Exercise brief: From the first line to the last, please print the entries exactly, omitting pictures.

──────── Material for this exercise ────────

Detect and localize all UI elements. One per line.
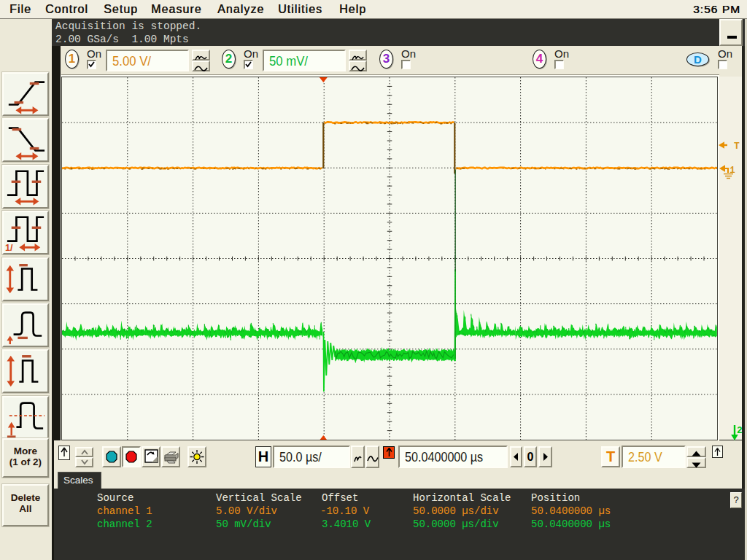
svg-text:T: T [734,141,740,150]
svg-text:1/: 1/ [5,243,13,253]
svg-text:2: 2 [737,425,743,436]
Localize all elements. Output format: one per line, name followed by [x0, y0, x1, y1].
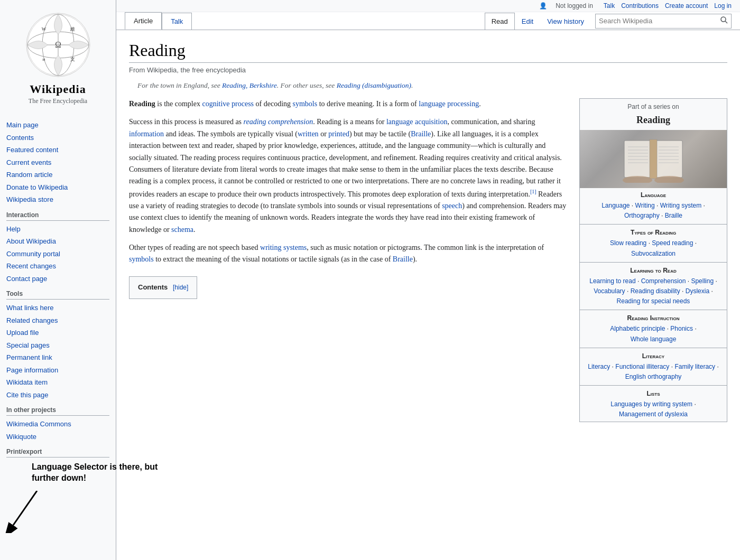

────────

Your solution:
Detect and localize all UI elements. One per line.
svg-text:T: T [734,141,740,150]
svg-text:1/: 1/ [5,243,13,253]
svg-text:2: 2 [737,425,743,436]
Localize all elements. Output format: one per line, name followed by [x0, y0, x1, y1].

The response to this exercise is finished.